(The task): Render every line of the data exactly as written, and leave out the pictures.

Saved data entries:
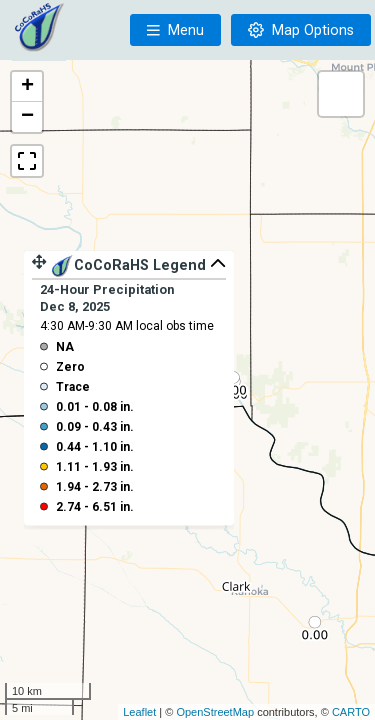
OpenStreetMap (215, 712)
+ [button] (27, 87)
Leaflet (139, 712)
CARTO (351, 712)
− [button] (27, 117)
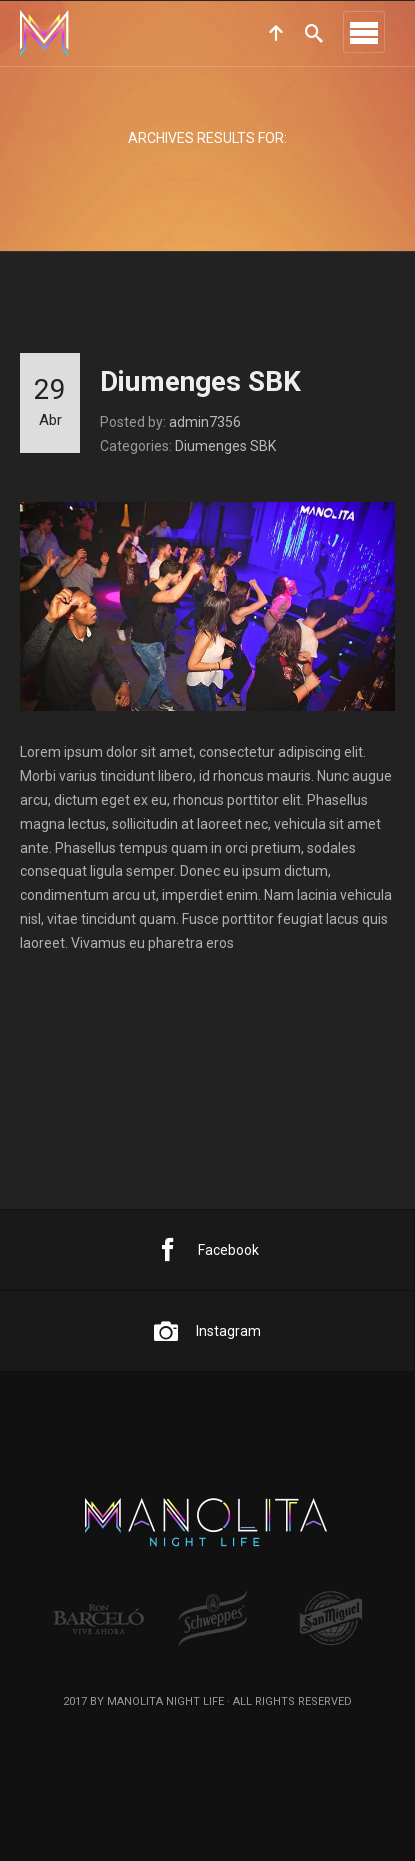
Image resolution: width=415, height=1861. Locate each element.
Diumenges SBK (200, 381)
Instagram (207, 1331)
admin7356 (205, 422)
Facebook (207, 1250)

(Task answer):
OpenStreetMap (215, 712)
+ [button] (27, 87)
Leaflet (139, 712)
CARTO (351, 712)
− [button] (27, 117)
Image resolution: width=415, height=1861. Locate each element.
Diumenges SBK (200, 381)
Instagram (207, 1331)
admin7356 (205, 422)
Facebook (207, 1250)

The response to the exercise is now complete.